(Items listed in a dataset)
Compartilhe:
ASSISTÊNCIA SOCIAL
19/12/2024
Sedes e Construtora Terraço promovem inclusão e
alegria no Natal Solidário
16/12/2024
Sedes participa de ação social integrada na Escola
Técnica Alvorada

# Exercise directions
If a line above holds the string "Sedes", copy it out.

# Written reply
Sedes e Construtora Terraço promovem inclusão e
Sedes participa de ação social integrada na Escola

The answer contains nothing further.